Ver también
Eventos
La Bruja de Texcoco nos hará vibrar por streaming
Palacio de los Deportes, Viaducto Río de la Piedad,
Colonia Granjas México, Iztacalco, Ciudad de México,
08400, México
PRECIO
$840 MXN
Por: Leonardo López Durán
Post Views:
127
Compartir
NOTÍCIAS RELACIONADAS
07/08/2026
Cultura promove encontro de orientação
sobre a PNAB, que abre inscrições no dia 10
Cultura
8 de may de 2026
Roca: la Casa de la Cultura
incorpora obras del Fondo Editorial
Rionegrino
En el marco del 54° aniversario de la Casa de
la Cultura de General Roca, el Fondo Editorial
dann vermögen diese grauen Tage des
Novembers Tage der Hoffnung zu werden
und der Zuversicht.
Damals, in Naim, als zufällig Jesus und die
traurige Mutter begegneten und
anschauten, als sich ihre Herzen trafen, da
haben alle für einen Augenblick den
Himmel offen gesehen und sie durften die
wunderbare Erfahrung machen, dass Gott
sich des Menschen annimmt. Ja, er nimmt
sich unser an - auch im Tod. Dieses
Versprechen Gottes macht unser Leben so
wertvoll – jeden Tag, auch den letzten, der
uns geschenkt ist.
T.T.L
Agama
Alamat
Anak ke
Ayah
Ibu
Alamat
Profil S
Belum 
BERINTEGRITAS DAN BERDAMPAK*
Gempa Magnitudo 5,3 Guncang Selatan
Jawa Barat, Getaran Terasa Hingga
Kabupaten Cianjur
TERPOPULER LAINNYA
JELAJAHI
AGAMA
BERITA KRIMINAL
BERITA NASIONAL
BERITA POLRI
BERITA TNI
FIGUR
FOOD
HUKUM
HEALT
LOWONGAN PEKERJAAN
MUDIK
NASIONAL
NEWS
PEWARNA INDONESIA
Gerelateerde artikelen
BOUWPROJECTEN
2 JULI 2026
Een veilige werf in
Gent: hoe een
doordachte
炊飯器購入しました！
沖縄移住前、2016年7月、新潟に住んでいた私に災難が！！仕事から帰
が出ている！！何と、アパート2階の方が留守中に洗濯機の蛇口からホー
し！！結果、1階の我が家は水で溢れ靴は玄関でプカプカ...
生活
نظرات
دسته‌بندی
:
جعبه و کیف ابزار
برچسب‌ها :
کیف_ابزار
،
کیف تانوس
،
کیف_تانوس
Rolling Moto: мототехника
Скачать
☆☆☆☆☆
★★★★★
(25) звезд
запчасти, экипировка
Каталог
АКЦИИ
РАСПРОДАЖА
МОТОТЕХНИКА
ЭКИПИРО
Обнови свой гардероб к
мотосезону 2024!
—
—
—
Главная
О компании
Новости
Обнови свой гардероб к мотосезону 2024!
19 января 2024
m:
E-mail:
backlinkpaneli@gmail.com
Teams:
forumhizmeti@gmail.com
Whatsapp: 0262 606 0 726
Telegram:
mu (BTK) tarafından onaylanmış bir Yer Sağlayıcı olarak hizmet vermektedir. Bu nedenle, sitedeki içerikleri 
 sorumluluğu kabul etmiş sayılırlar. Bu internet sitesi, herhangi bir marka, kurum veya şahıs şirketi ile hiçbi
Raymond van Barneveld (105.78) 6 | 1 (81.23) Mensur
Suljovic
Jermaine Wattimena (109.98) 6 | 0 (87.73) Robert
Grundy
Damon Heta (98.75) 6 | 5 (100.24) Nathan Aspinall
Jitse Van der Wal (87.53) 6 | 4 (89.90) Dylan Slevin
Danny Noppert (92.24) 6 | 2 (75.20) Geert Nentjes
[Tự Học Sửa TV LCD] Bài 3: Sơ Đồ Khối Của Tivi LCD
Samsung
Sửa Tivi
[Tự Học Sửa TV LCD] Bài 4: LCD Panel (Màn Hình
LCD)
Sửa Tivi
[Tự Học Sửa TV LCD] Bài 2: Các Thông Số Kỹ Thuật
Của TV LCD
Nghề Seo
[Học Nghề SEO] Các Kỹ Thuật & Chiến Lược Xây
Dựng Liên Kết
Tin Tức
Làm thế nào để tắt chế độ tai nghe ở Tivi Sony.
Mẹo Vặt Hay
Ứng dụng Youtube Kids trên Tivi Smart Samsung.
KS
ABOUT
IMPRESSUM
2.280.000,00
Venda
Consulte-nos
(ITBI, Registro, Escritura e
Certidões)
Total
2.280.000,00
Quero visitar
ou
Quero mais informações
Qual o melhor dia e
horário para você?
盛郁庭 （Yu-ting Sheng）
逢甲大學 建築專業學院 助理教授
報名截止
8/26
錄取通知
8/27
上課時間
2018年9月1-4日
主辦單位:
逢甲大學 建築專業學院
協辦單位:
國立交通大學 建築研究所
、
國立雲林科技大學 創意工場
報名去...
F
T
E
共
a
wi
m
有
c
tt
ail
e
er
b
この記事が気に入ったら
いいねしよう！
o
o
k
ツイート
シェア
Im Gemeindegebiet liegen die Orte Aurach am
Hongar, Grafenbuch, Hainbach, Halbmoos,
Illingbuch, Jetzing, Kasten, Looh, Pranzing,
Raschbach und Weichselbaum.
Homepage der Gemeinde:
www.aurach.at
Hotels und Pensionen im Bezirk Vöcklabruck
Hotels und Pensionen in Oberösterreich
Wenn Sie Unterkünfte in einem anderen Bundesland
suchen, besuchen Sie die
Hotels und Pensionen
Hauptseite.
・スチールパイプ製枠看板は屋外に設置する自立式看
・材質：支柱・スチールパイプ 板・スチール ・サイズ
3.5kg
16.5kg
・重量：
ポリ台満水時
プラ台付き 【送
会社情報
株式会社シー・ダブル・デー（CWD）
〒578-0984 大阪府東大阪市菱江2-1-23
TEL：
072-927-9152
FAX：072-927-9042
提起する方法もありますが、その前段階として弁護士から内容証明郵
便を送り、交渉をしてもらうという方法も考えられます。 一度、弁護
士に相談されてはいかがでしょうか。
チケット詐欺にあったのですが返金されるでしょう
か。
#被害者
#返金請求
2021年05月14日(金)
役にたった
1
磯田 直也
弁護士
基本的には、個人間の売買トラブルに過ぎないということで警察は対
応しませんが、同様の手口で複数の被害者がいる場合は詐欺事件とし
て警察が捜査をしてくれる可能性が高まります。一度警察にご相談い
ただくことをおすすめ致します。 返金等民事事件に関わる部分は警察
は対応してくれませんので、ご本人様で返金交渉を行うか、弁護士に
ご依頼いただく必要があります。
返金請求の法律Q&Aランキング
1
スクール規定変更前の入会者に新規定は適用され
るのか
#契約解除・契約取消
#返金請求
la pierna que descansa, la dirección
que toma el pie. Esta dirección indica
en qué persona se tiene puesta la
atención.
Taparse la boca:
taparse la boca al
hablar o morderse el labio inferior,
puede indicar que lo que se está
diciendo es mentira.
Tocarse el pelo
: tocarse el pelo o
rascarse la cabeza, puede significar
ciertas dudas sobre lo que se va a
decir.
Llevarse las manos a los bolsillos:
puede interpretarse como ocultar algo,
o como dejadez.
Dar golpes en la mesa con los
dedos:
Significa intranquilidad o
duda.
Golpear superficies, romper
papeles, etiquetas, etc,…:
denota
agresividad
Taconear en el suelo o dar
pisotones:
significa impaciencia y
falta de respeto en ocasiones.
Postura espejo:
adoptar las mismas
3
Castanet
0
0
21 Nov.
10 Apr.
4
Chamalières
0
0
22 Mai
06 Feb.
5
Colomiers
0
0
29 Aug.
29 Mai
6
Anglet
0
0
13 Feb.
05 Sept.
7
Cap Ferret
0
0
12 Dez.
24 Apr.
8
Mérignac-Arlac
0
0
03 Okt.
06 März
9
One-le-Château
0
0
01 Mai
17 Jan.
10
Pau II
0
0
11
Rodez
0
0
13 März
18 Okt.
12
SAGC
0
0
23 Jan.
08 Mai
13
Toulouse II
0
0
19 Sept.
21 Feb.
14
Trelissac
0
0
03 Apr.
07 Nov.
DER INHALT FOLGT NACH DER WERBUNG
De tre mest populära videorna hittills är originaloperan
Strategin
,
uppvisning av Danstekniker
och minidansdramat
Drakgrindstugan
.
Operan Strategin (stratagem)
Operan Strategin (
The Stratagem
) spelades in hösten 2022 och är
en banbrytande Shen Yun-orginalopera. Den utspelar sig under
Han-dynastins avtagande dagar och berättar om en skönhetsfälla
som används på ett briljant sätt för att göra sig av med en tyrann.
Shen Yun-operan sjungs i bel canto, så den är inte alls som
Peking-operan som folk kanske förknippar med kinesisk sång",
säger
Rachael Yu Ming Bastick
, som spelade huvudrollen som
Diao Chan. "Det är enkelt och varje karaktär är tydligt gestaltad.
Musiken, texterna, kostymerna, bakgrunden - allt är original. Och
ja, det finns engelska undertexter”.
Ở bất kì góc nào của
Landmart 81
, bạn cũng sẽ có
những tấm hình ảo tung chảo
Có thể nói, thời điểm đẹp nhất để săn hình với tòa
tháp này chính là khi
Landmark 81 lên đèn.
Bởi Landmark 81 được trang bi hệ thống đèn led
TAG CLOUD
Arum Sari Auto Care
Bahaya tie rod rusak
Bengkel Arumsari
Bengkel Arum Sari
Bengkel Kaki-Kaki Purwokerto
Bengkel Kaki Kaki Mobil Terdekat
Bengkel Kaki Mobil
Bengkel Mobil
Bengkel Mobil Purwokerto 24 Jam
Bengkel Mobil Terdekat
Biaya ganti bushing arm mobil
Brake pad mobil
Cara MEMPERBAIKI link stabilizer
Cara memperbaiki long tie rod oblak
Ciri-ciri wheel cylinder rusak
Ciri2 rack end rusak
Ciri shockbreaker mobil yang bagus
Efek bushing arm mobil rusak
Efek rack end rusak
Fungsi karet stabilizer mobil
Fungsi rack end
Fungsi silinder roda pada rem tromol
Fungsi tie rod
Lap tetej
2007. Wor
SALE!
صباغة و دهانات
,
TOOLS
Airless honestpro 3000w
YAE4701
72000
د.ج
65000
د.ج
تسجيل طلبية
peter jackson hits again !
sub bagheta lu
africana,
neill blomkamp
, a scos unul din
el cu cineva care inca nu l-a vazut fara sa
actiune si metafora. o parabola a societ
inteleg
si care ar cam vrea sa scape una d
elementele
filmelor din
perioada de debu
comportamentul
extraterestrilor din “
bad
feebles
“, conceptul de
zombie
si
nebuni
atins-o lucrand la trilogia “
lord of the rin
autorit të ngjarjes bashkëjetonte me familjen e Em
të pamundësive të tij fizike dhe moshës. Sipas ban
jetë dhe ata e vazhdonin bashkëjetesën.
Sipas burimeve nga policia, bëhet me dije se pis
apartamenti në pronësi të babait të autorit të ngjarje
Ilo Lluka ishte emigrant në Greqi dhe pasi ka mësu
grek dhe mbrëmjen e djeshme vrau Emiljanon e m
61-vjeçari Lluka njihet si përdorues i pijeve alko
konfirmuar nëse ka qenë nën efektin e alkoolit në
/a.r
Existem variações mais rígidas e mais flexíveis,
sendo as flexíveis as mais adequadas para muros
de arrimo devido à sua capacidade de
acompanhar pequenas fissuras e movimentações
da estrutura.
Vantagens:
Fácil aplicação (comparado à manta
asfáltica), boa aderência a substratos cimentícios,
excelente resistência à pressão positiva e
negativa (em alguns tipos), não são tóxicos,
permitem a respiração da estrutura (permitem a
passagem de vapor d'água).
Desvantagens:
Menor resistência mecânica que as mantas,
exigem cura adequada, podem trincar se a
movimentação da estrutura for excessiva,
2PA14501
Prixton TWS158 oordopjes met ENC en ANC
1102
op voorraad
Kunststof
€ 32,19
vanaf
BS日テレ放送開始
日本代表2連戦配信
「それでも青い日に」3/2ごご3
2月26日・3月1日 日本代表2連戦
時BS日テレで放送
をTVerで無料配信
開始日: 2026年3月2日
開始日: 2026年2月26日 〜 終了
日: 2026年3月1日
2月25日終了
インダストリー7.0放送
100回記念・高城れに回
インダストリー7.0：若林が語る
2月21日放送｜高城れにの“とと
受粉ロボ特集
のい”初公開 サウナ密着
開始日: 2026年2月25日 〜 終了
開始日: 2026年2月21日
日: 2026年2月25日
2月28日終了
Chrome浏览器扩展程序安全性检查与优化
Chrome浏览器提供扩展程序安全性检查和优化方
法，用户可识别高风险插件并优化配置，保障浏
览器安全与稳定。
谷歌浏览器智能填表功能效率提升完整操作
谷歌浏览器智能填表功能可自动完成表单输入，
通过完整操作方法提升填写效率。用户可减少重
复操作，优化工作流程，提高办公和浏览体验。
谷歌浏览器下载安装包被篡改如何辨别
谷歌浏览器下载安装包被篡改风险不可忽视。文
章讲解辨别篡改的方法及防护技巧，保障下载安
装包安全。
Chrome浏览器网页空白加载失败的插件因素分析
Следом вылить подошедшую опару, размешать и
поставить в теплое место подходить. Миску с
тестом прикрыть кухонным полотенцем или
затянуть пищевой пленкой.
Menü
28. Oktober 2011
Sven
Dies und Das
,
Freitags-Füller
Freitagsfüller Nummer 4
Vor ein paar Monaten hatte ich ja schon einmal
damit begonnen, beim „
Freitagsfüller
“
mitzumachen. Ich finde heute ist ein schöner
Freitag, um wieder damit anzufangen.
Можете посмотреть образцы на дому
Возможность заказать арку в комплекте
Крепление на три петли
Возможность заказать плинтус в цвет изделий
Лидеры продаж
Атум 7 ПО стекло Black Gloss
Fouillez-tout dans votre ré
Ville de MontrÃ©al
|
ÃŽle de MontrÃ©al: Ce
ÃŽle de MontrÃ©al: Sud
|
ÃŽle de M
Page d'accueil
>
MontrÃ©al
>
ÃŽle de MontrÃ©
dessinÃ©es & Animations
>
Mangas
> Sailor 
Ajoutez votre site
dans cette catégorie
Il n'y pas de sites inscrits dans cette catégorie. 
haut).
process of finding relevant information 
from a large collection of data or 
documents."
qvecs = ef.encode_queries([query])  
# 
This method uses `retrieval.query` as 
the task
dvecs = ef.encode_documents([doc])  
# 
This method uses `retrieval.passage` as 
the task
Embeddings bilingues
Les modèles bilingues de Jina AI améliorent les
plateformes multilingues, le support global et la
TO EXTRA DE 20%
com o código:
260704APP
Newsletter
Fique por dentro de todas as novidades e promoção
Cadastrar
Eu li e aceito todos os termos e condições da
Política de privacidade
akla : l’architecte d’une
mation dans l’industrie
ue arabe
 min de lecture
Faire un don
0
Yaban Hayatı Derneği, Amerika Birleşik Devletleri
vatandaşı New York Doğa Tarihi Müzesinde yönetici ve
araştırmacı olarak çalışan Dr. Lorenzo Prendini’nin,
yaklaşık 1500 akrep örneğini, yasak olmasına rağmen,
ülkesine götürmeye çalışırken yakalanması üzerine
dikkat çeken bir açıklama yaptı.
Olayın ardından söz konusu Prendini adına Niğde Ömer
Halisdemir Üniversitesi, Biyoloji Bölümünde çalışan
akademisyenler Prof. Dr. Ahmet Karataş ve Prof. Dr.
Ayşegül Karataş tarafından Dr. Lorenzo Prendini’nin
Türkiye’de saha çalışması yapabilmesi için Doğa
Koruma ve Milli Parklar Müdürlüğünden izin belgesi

◇ ◇ ◇ ◇

## EXERCISE DIRECTIONS
Set down verbatim only the lines between the start of the data above and the line with "anschauten, als sich ihre Herzen trafen, da", both boundaries included.

## RESULT OF THIS TASK
Ver también
Eventos
La Bruja de Texcoco nos hará vibrar por streaming
Palacio de los Deportes, Viaducto Río de la Piedad,
Colonia Granjas México, Iztacalco, Ciudad de México,
08400, México
PRECIO
$840 MXN
Por: Leonardo López Durán
Post Views:
127
Compartir
NOTÍCIAS RELACIONADAS
07/08/2026
Cultura promove encontro de orientação
sobre a PNAB, que abre inscrições no dia 10
Cultura
8 de may de 2026
Roca: la Casa de la Cultura
incorpora obras del Fondo Editorial
Rionegrino
En el marco del 54° aniversario de la Casa de
la Cultura de General Roca, el Fondo Editorial
dann vermögen diese grauen Tage des
Novembers Tage der Hoffnung zu werden
und der Zuversicht.
Damals, in Naim, als zufällig Jesus und die
traurige Mutter begegneten und
anschauten, als sich ihre Herzen trafen, da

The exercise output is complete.